Document understanding data:
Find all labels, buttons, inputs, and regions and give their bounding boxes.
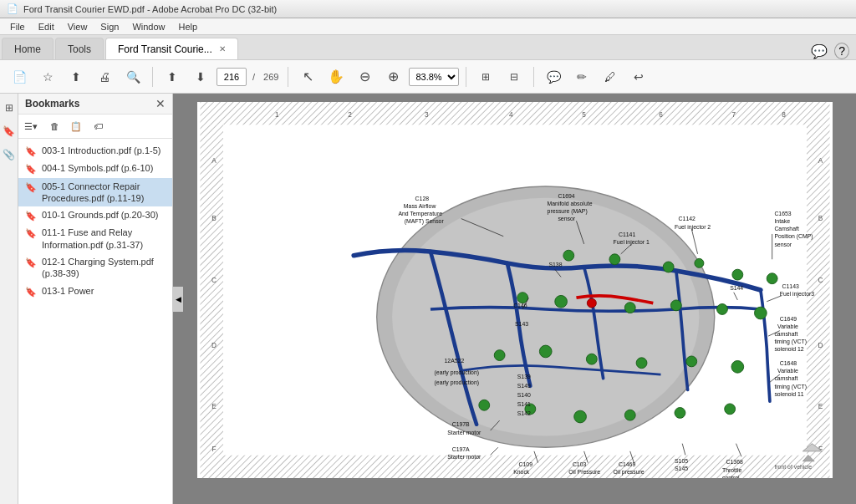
svg-text:camshaft: camshaft: [774, 375, 797, 381]
print-button[interactable]: 🖨: [92, 65, 117, 89]
page-input[interactable]: [217, 68, 247, 86]
pdf-viewer[interactable]: ◀ 1 2 3 4: [173, 94, 856, 504]
hand-tool-button[interactable]: ✋: [324, 65, 349, 89]
svg-text:Manifold absolute: Manifold absolute: [547, 201, 592, 206]
svg-text:5: 5: [582, 111, 586, 119]
fit-width-button[interactable]: ⊟: [502, 65, 527, 89]
sep3: [466, 67, 466, 87]
menu-item-file[interactable]: File: [3, 18, 32, 34]
svg-text:Starter motor: Starter motor: [447, 454, 482, 460]
svg-point-51: [675, 408, 685, 419]
zoom-fit-button[interactable]: 🔍: [120, 65, 145, 89]
bookmark-item[interactable]: 🔖013-1 Power: [18, 283, 172, 300]
svg-text:(early production): (early production): [434, 379, 479, 386]
svg-text:S145: S145: [675, 466, 688, 471]
menu-item-sign[interactable]: Sign: [94, 18, 125, 34]
svg-text:sensor 1: sensor 1: [513, 477, 536, 478]
menu-item-view[interactable]: View: [61, 18, 94, 34]
bookmarks-close-button[interactable]: ✕: [155, 97, 166, 110]
upload-button[interactable]: ⬆: [64, 65, 89, 89]
svg-text:(MAFT) Sensor: (MAFT) Sensor: [404, 218, 444, 225]
menu-item-edit[interactable]: Edit: [32, 18, 61, 34]
bookmark-item[interactable]: 🔖005-1 Connector Repair Procedures.pdf (…: [18, 178, 172, 207]
bookmarks-icon[interactable]: 🔖: [2, 124, 17, 139]
highlight-button[interactable]: ✏: [569, 65, 594, 89]
svg-text:C1469: C1469: [618, 461, 634, 467]
svg-text:control: control: [614, 477, 632, 478]
select-tool-button[interactable]: ↖: [295, 65, 320, 89]
bookmark-item[interactable]: 🔖004-1 Symbols.pdf (p.6-10): [18, 160, 172, 177]
comment-icon[interactable]: 💬: [811, 43, 828, 59]
svg-text:C1368: C1368: [726, 459, 742, 465]
more-tools-button[interactable]: ↩: [626, 65, 651, 89]
svg-text:C: C: [818, 277, 823, 284]
panel-collapse-button[interactable]: ◀: [173, 287, 183, 312]
svg-point-46: [731, 360, 743, 373]
menubar: FileEditViewSignWindowHelp: [0, 18, 856, 35]
svg-text:solenoid 11: solenoid 11: [774, 391, 803, 397]
svg-text:E: E: [818, 403, 823, 410]
svg-text:Variable: Variable: [777, 323, 798, 329]
svg-point-35: [554, 295, 567, 308]
zoom-in-button[interactable]: ⊕: [380, 65, 405, 89]
svg-text:D: D: [818, 342, 823, 349]
bookmarks-toolbar: ☰▾ 🗑 📋 🏷: [18, 115, 172, 139]
svg-point-50: [624, 410, 635, 420]
comment-tool-button[interactable]: 💬: [541, 65, 566, 89]
zoom-select[interactable]: 83.8% 50% 75% 100% 125% 150%: [409, 68, 459, 86]
bookmark-item[interactable]: 🔖010-1 Grounds.pdf (p.20-30): [18, 206, 172, 224]
menu-item-help[interactable]: Help: [172, 18, 205, 34]
pdf-page: 1 2 3 4 5 6 7 8 A B C D E F A B C D: [197, 102, 833, 478]
svg-text:A: A: [211, 157, 217, 165]
svg-text:S105: S105: [675, 458, 688, 464]
tab-home[interactable]: Home: [2, 38, 54, 59]
bookmark-item[interactable]: 🔖011-1 Fuse and Relay Information.pdf (p…: [18, 224, 172, 253]
properties-bookmark-button[interactable]: 🏷: [89, 118, 107, 135]
bookmarks-menu-button[interactable]: ☰▾: [23, 118, 42, 135]
svg-text:A: A: [818, 157, 823, 165]
expand-bookmark-button[interactable]: 📋: [67, 118, 85, 135]
bookmark-item[interactable]: 🔖012-1 Charging System.pdf (p.38-39): [18, 253, 172, 283]
new-button[interactable]: 📄: [7, 65, 32, 89]
svg-text:timing (VCT): timing (VCT): [774, 339, 807, 345]
svg-text:Throttle: Throttle: [721, 467, 741, 473]
left-panel-icons: ⊞ 🔖 📎: [0, 94, 18, 504]
svg-text:S143: S143: [515, 321, 528, 327]
thumbnail-icon[interactable]: ⊞: [2, 100, 17, 115]
svg-text:sensor: sensor: [774, 242, 792, 247]
svg-point-29: [609, 254, 619, 265]
svg-point-49: [573, 410, 586, 423]
bookmark-button[interactable]: ☆: [35, 65, 60, 89]
bookmark-icon: 🔖: [25, 227, 37, 239]
svg-text:C: C: [211, 277, 217, 284]
svg-text:S139: S139: [517, 374, 530, 379]
svg-text:S140: S140: [517, 392, 530, 398]
bookmark-icon: 🔖: [25, 163, 37, 175]
bookmark-icon: 🔖: [25, 145, 37, 157]
tab-document[interactable]: Ford Transit Courie... ✕: [105, 38, 238, 59]
delete-bookmark-button[interactable]: 🗑: [45, 118, 64, 135]
toolbar: 📄 ☆ ⬆ 🖨 🔍 ⬆ ⬇ / 269 ↖ ✋ ⊖ ⊕ 83.8% 50% 75…: [0, 60, 856, 94]
tab-tools[interactable]: Tools: [55, 38, 104, 59]
fit-page-button[interactable]: ⊞: [473, 65, 498, 89]
help-icon[interactable]: ?: [834, 43, 849, 59]
svg-text:S149: S149: [517, 383, 530, 389]
svg-text:4: 4: [509, 111, 513, 119]
tab-close-button[interactable]: ✕: [219, 44, 226, 53]
menu-item-window[interactable]: Window: [125, 18, 171, 34]
sep4: [533, 67, 534, 87]
svg-text:C1142: C1142: [678, 216, 695, 221]
prev-page-button[interactable]: ⬆: [160, 65, 185, 89]
next-page-button[interactable]: ⬇: [188, 65, 213, 89]
bookmark-item[interactable]: 🔖003-1 Introduction.pdf (p.1-5): [18, 142, 172, 160]
stamp-button[interactable]: 🖊: [598, 65, 623, 89]
title-text: Ford Transit Courier EWD.pdf - Adobe Acr…: [23, 4, 277, 14]
svg-text:timing (VCT): timing (VCT): [774, 384, 807, 390]
tabbar: Home Tools Ford Transit Courie... ✕ 💬 ?: [0, 35, 856, 60]
svg-point-27: [392, 198, 699, 436]
svg-text:C103: C103: [572, 461, 586, 467]
attachment-icon[interactable]: 📎: [2, 147, 17, 162]
svg-point-52: [724, 404, 735, 415]
bookmark-icon: 🔖: [25, 286, 37, 298]
zoom-out-button[interactable]: ⊖: [352, 65, 377, 89]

* _TASK_
In your copy, every entry above must match word for word, and no picture may appear.

* _RESULT FOR THIS EXERCISE_
Find all labels, buttons, inputs, and regions and give their bounding boxes.
svg-text:camshaft: camshaft: [774, 375, 797, 381]
print-button[interactable]: 🖨: [92, 65, 117, 89]
page-input[interactable]: [217, 68, 247, 86]
pdf-viewer[interactable]: ◀ 1 2 3 4: [173, 94, 856, 504]
hand-tool-button[interactable]: ✋: [324, 65, 349, 89]
svg-text:Manifold absolute: Manifold absolute: [547, 201, 592, 206]
svg-text:5: 5: [582, 111, 586, 119]
fit-width-button[interactable]: ⊟: [502, 65, 527, 89]
sep3: [466, 67, 466, 87]
menu-item-file[interactable]: File: [3, 18, 32, 34]
svg-text:Starter motor: Starter motor: [447, 454, 482, 460]
svg-point-51: [675, 408, 685, 419]
zoom-fit-button[interactable]: 🔍: [120, 65, 145, 89]
bookmark-item[interactable]: 🔖013-1 Power: [18, 283, 172, 300]
svg-text:(early production): (early production): [434, 379, 479, 386]
svg-text:S145: S145: [675, 466, 688, 471]
menu-item-sign[interactable]: Sign: [94, 18, 125, 34]
svg-text:sensor 1: sensor 1: [513, 477, 536, 478]
menu-item-view[interactable]: View: [61, 18, 94, 34]
bookmarks-close-button[interactable]: ✕: [155, 97, 166, 110]
upload-button[interactable]: ⬆: [64, 65, 89, 89]
svg-text:(MAFT) Sensor: (MAFT) Sensor: [404, 218, 444, 225]
menu-item-edit[interactable]: Edit: [32, 18, 61, 34]
bookmark-item[interactable]: 🔖005-1 Connector Repair Procedures.pdf (…: [18, 178, 172, 207]
bookmarks-icon[interactable]: 🔖: [2, 124, 17, 139]
highlight-button[interactable]: ✏: [569, 65, 594, 89]
svg-text:C1469: C1469: [618, 461, 634, 467]
svg-text:control: control: [614, 477, 632, 478]
select-tool-button[interactable]: ↖: [295, 65, 320, 89]
bookmark-item[interactable]: 🔖004-1 Symbols.pdf (p.6-10): [18, 160, 172, 177]
comment-icon[interactable]: 💬: [811, 43, 828, 59]
svg-text:C1368: C1368: [726, 459, 742, 465]
more-tools-button[interactable]: ↩: [626, 65, 651, 89]
svg-text:C: C: [818, 277, 823, 284]
panel-collapse-button[interactable]: ◀: [173, 287, 183, 312]
svg-point-46: [731, 360, 743, 373]
menubar: FileEditViewSignWindowHelp: [0, 18, 856, 35]
svg-text:solenoid 11: solenoid 11: [774, 391, 803, 397]
svg-text:E: E: [818, 403, 823, 410]
svg-text:Variable: Variable: [777, 323, 798, 329]
svg-point-35: [554, 295, 567, 308]
zoom-in-button[interactable]: ⊕: [380, 65, 405, 89]
svg-text:D: D: [818, 342, 823, 349]
bookmarks-toolbar: ☰▾ 🗑 📋 🏷: [18, 115, 172, 139]
svg-point-50: [624, 410, 635, 420]
comment-tool-button[interactable]: 💬: [541, 65, 566, 89]
zoom-select[interactable]: 83.8% 50% 75% 100% 125% 150%: [409, 68, 459, 86]
bookmark-item[interactable]: 🔖010-1 Grounds.pdf (p.20-30): [18, 206, 172, 224]
menu-item-help[interactable]: Help: [172, 18, 205, 34]
pdf-page: 1 2 3 4 5 6 7 8 A B C D E F A B C D: [197, 102, 833, 478]
svg-text:A: A: [211, 157, 217, 165]
svg-text:S105: S105: [675, 458, 688, 464]
tab-home[interactable]: Home: [2, 38, 54, 59]
bookmark-item[interactable]: 🔖011-1 Fuse and Relay Information.pdf (p…: [18, 224, 172, 253]
properties-bookmark-button[interactable]: 🏷: [89, 118, 107, 135]
bookmarks-menu-button[interactable]: ☰▾: [23, 118, 42, 135]
svg-text:A: A: [818, 157, 823, 165]
expand-bookmark-button[interactable]: 📋: [67, 118, 85, 135]
bookmark-item[interactable]: 🔖012-1 Charging System.pdf (p.38-39): [18, 253, 172, 283]
new-button[interactable]: 📄: [7, 65, 32, 89]
svg-text:timing (VCT): timing (VCT): [774, 339, 807, 345]
svg-text:Throttle: Throttle: [721, 467, 741, 473]
left-panel-icons: ⊞ 🔖 📎: [0, 94, 18, 504]
svg-text:S143: S143: [515, 321, 528, 327]
thumbnail-icon[interactable]: ⊞: [2, 100, 17, 115]
svg-text:sensor: sensor: [774, 242, 792, 247]
svg-point-29: [609, 254, 619, 265]
svg-point-49: [573, 410, 586, 423]
bookmark-button[interactable]: ☆: [35, 65, 60, 89]
bookmark-icon: 🔖: [25, 227, 37, 239]
svg-text:C: C: [211, 277, 217, 284]
svg-text:S139: S139: [517, 374, 530, 379]
svg-text:S140: S140: [517, 392, 530, 398]
bookmark-icon: 🔖: [25, 163, 37, 175]
bookmark-icon: 🔖: [25, 145, 37, 157]
tab-document[interactable]: Ford Transit Courie... ✕: [105, 38, 238, 59]
delete-bookmark-button[interactable]: 🗑: [45, 118, 64, 135]
toolbar: 📄 ☆ ⬆ 🖨 🔍 ⬆ ⬇ / 269 ↖ ✋ ⊖ ⊕ 83.8% 50% 75…: [0, 60, 856, 94]
tab-tools[interactable]: Tools: [55, 38, 104, 59]
fit-page-button[interactable]: ⊞: [473, 65, 498, 89]
help-icon[interactable]: ?: [834, 43, 849, 59]
svg-text:S149: S149: [517, 383, 530, 389]
svg-text:4: 4: [509, 111, 513, 119]
tab-close-button[interactable]: ✕: [219, 44, 226, 53]
menu-item-window[interactable]: Window: [125, 18, 171, 34]
sep4: [533, 67, 534, 87]
svg-text:C1142: C1142: [678, 216, 695, 221]
prev-page-button[interactable]: ⬆: [160, 65, 185, 89]
next-page-button[interactable]: ⬇: [188, 65, 213, 89]
bookmark-item[interactable]: 🔖003-1 Introduction.pdf (p.1-5): [18, 142, 172, 160]
stamp-button[interactable]: 🖊: [598, 65, 623, 89]
title-text: Ford Transit Courier EWD.pdf - Adobe Acr…: [23, 4, 277, 14]
svg-text:timing (VCT): timing (VCT): [774, 384, 807, 390]
tabbar: Home Tools Ford Transit Courie... ✕ 💬 ?: [0, 35, 856, 60]
svg-point-27: [392, 198, 699, 436]
svg-text:C103: C103: [572, 461, 586, 467]
attachment-icon[interactable]: 📎: [2, 147, 17, 162]
svg-point-52: [724, 404, 735, 415]
bookmark-icon: 🔖: [25, 286, 37, 298]
zoom-out-button[interactable]: ⊖: [352, 65, 377, 89]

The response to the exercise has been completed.